Boston Red Sox
- Coach
- Born: February 9, 1991 (age 34) Punto Fijo, Falcón, Venezuela

= Aly González =

Aly Rubén González is a Venezuelan professional baseball manager, coach and former player who has worked for the Boston Red Sox organization since 2009.

==Biography==
A right-handed hitter with modest offensive accomplishments, González was a versatile defensive player capable of playing catcher, infield corners and left field, while showing solid defense and a strong throwing arm.
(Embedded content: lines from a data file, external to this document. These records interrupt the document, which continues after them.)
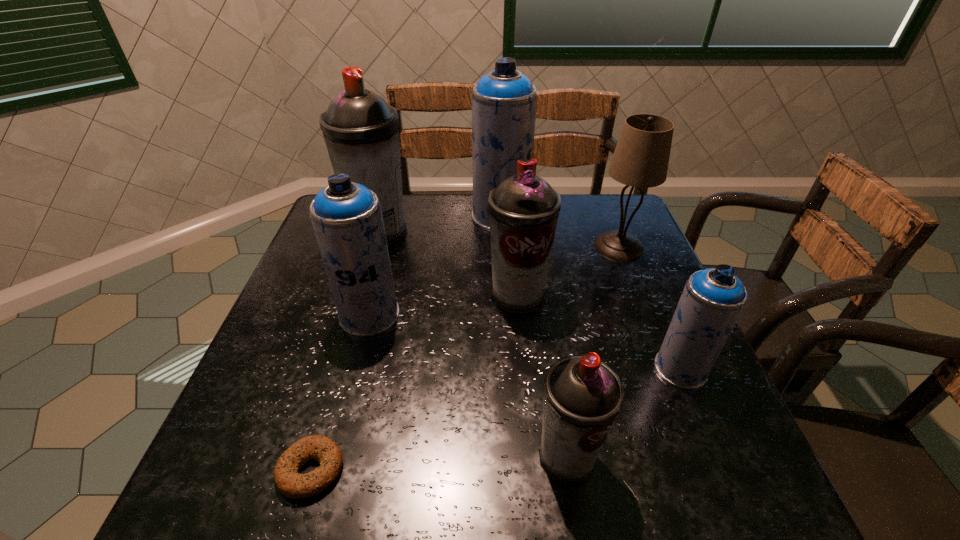 I want to click on object that is at the far right corner, so click(641, 157).

You are a GUI agent. You are given a task and a screenshot of the screen. Output one action in this format:
    pyautogui.click(x=<x>, y=<y>)
    Task: Click on the blank space at the far edge of the desktop
    This screenshot has width=960, height=540.
    Given the screenshot: What is the action you would take?
    pyautogui.click(x=467, y=227)

The image size is (960, 540). What are the coordinates of `free space at the near edge of the desktop` in the screenshot? It's located at (450, 509).

Find the location of a particular element. vacant position at the left edge of the desktop is located at coordinates (252, 407).

The width and height of the screenshot is (960, 540). I want to click on vacant space at the right edge, so click(652, 349).

Where is `vacant space at the near left corner of the desktop`? The image size is (960, 540). vacant space at the near left corner of the desktop is located at coordinates (197, 482).

Where is `vacant space at the far right corner of the desktop`? The height and width of the screenshot is (540, 960). vacant space at the far right corner of the desktop is located at coordinates tap(607, 203).

In the image, there is a desktop. Where is `vacant space at the near right corner`? vacant space at the near right corner is located at coordinates (712, 484).

Locate an element on the screen. vacant area that lies between the nearest aerosol can and the lampshade is located at coordinates (592, 352).

Image resolution: width=960 pixels, height=540 pixels. In order to click on free space between the fifth farthest aerosol can and the second farthest gray aerosol can in this screenshot , I will do click(599, 332).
Nevertheless, he suffered the effects of assorted injuries that limited his playing career to 112 games.

González originally joined the organization when he was signed as a catcher in 2008, as he played from 2009 through 2011 for the Dominican Summer League Red Sox (DSL Red Sox), before transitioning to a coaching role for the team in 2012. His most productive season came in 2011, when he hit a slash line of .310/.374/.379 in 36 games, while leading the team in batting average.

Throughout his brief career, González was a virtual extra coach in the clubhouse. Even though he did not play in 2012, he served in this capacity under DSL Red Sox manager José Zapata. Zapata, also a long time field coordinator for the DSL Red Sox, praised the work and leadership of González and recommended him to the organization. González then served as a full-time coach in 2013 and 2014.
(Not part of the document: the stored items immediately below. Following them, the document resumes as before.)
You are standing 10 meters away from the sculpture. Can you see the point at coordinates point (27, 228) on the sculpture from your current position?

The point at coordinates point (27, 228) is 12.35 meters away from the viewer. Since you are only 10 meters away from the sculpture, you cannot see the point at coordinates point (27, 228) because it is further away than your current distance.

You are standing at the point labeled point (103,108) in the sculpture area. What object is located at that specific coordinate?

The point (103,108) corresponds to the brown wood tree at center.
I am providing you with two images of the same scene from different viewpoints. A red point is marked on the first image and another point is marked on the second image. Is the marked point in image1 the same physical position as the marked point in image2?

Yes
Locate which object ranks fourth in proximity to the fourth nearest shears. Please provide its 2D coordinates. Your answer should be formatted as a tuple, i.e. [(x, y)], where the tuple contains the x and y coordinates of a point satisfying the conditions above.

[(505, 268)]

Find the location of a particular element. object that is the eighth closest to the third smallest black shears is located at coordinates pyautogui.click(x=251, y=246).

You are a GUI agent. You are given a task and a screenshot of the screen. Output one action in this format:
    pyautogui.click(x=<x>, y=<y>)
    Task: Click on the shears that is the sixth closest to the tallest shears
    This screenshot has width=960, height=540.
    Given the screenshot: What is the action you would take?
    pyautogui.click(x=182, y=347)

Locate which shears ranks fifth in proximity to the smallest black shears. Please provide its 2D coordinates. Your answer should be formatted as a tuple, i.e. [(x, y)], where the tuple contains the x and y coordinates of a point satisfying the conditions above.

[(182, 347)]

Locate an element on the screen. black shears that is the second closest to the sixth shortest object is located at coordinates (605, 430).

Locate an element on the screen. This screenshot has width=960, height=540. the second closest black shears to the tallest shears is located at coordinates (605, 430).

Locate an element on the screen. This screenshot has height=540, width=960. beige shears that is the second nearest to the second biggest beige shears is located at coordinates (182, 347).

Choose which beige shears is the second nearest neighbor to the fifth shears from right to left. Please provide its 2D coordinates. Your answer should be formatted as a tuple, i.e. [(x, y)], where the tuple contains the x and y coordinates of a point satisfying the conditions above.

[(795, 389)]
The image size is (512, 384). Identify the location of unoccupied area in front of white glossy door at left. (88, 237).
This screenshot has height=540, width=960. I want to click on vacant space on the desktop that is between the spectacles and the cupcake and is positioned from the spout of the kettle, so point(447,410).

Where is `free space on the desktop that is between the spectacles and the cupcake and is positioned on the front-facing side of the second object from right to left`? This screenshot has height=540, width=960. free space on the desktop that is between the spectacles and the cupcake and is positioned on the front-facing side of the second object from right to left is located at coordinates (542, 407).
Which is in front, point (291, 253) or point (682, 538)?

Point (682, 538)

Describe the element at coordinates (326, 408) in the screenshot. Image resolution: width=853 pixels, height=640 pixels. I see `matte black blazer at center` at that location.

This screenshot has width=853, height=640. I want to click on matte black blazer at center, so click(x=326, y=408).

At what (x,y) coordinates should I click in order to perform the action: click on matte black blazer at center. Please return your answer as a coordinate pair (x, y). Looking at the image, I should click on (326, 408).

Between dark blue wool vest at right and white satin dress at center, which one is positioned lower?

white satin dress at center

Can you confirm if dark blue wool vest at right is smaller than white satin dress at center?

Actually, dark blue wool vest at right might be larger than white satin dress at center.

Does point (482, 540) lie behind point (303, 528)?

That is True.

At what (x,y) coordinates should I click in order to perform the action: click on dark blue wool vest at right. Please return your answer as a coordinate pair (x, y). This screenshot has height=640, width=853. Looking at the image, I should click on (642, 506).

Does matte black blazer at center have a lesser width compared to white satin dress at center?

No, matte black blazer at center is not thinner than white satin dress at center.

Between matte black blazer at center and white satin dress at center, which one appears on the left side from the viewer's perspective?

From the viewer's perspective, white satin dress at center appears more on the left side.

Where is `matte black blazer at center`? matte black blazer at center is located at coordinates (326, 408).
González was promoted in 2015 to manage one of Boston's two DSL Red Sox teams, gaining his first managerial experience in professional baseball at age 24. González served as a manager in the Dominican Summer League through the 2018 season. In 2019, he was an assistant with the major league Red Sox, and in January 2020, he was added to the staff of the Lowell Spinners, Boston's Class A-Short Season affiliate.